Malgré le cataclysme Led Zeppelin, plusieurs groupes issus du Blues anglais réussiront aux Etats-Unis, comme Savoy Brown ou Fleetwood Mac. Status Quo va pousser la logique du Boogie à son paroxysme pour briller dans toute l'Europe. Quant à Chicken Shack, il va se prendre les pieds dans le tapis. Christine Perfect s'en va après la parution de l'album, et alors que le simple « I'd Rather Go Blind » devient un tube en Europe.
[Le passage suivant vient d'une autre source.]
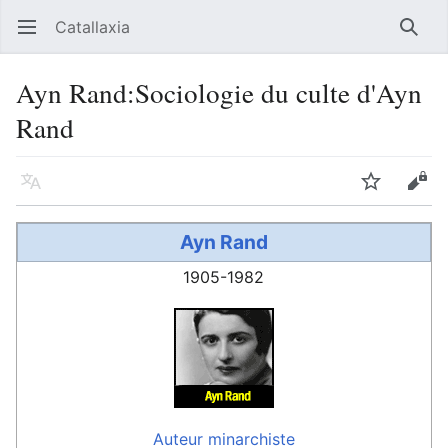
Catallaxia
Ouvrir le menu principal
Reche
Ayn Rand:Sociologie du culte d'Ayn
Rand
Langue
Suivre
Modifier
Ayn Rand
1905-1982
Auteur
minarchiste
Remplacée par le pianiste Paul Raymond, le groupe ne sait pas trop dans quelle voie aller. Il va persévérer dans le Blues-Rock, mais ne va pas rééditer l'exploit de cet album, ni dans l'inspiration, ni dans la puissance sonore. Chicken Shack peine à sortir des albums à la hauteur de ses prestations scéniques, et perd du terrain durant les deux années décisifs pour le Rock que sont 1969 et 1970. C'est finalement, acculé, dos au mur, seul, que Webb sortira son grand œuvre, Imagination Lady, en 1972.